Так ВОТ ты какая, настоящая русская баня!
Мы пьём ароматный брусничный чай с калачиками. Никогда не ел ничего вкуснее. Затон смеётся - эти калачики, по его словам, нужно слегка заморозить, и только тогда появляется настоящий вкус. Не представляю. Сейчас они ароматные, горячие, чуть хрустящие. Дух идёт такой, что ножом резать можно.
На веранде хорошо - ветерок обдувает всё ещё не остывшие после бани тела. За решетчатыми, густо оплетенными вьюном стенами притаилась ночная тишина. Откуда-то доносится музыка. Вокруг низко нагнувшейся к столу лампы под кокетливой шляпкой зелёного абажура деловито снуют ночные мотыльки. Мне так хорошо, что даже и говорить неохота. Александра Михайловна, мама Серёги, как-то незаметно успела накрыть на стол.
-...козлятинки с горошком. Отец намедни с охоты привёз. Завтра приедет - порадую...
Казалось, что чай с калачиками основательно забил мой живот, но, при виде изобилия соблазнительно выглядящих тарелок, аппетит проснулся, как десантник по тревоге. В центре стола гордо торчит небольшой графинчик.
- Выпейте по рюмочке после баньки.
Я, вспомнив свой загул, хотел отказаться, но Затон остановил - положено.
- Ещё Суворов говорил: "После бани портки продай, а чарку выпей[1]". Это не повредит. К тому же мы с тобой много и не будем.
Тёмная, похожая на коньяк жидкость незаметно проскальзывает внутрь, и там медленно надувается тёплым шариком, оставив после себя лёгкий привкус малины. Не знаю, говорил ли Суворов приписываемую ему фразу про баню и алкоголь, но после выпитой рюмки моя расслабленность достигла апогея, превратившись в полную нирвану.
- Нравиться? Семейный рецепт. Такой самогонки ни у кого нет.
- Всегда считал что самогон, это что-то тошнотворное.
- Это сивуха отвратительна. А настоящий первач, как его делали в старые времена - замечательная вещь. Раньше каждый помещик готовил для себя различные водки. Анисовки, перцовки, зубровки. Именно они создали славу этому напитку. Только качество было, не чета нынешнему. Экономически невыгодно так хорошо делать. Из ста литров браги получается литров пятнадцать -- двадцать водки. Плюс затраты на перегонку и очистку. Да ещё и вода должна быть особая, не то что заводской мёртвый дистиллят.
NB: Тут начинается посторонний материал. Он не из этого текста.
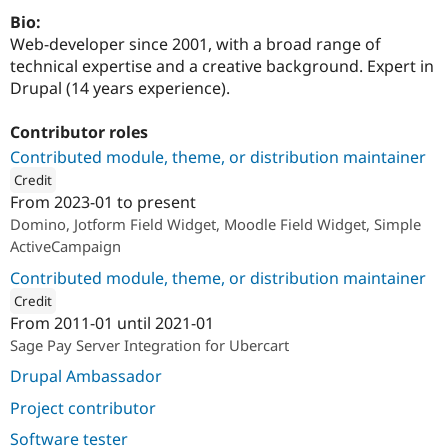
Drupal Stew
Bio:
News & Blo
API
Become a D
Web-developer since 2001, with a broad range of
Drupal for F
Sustaining
technical expertise and a creative background. Expert in
Drupal (14 years experience).
Forum
Modules
Drupal for
Drupal Swa
Contributor roles
Healthcare
Slack
Contributed module, theme, or distribution maintainer
Themes
Credit
From
2023-01
to present
Drupal for E
ution: 
SystemSeed
Newsletters
Domino, Jotform Field Widget, Moodle Field Widget, Simple
Recipes
ActiveCampaign
Drupal for R
Contributed module, theme, or distribution maintainer
Drupal Swa
Credit
Site Templa
From
2011-01
until
2021-01
ution: 
Function Design Ltd
Drupal for T
Sage Pay Server Integration for Ubercart
Tourism
Issue queue
Drupal Ambassador
Project contributor
Security Adv
Software tester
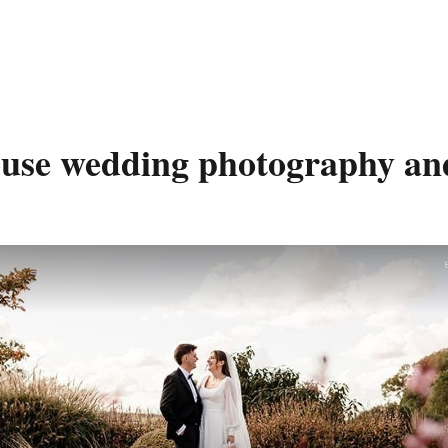
use wedding photography and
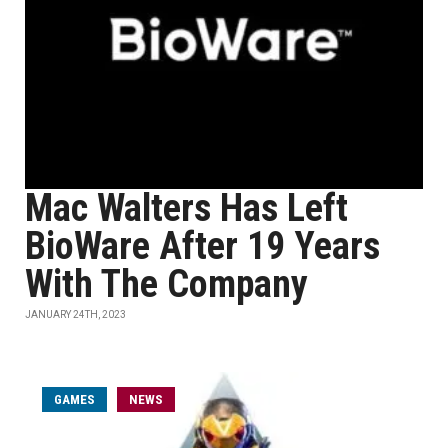
Mac Walters Has Left
BioWare After 19 Years
With The Company
JANUARY 24TH, 2023
GAMES
NEWS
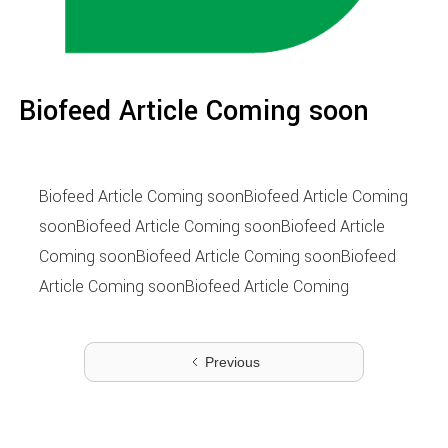
Biofeed Article Coming soon
Biofeed Article Coming soonBiofeed Article Coming
soonBiofeed Article Coming soonBiofeed Article
Coming soonBiofeed Article Coming soonBiofeed
Article Coming soonBiofeed Article Coming
Previous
Я с уважением посмотрел на Сергея. Говорил он с увлечением, и рассказывал вещи, совершенно для меня незнакомые. Все мои познания по части алкогольных напитков заканчивались на формуле Менделеева "6 к 8-ми", и C2H5OH.
Оказывается, это целое искусство.
За разговорами, да под солёные грузди в сметане, козлятину с горохом и различные кулинарные шедевры Александры Михайловны, графинчик быстро пустел. Странно, но опьянения как такового я не чувствовал. Так, лёгкий шум в голове.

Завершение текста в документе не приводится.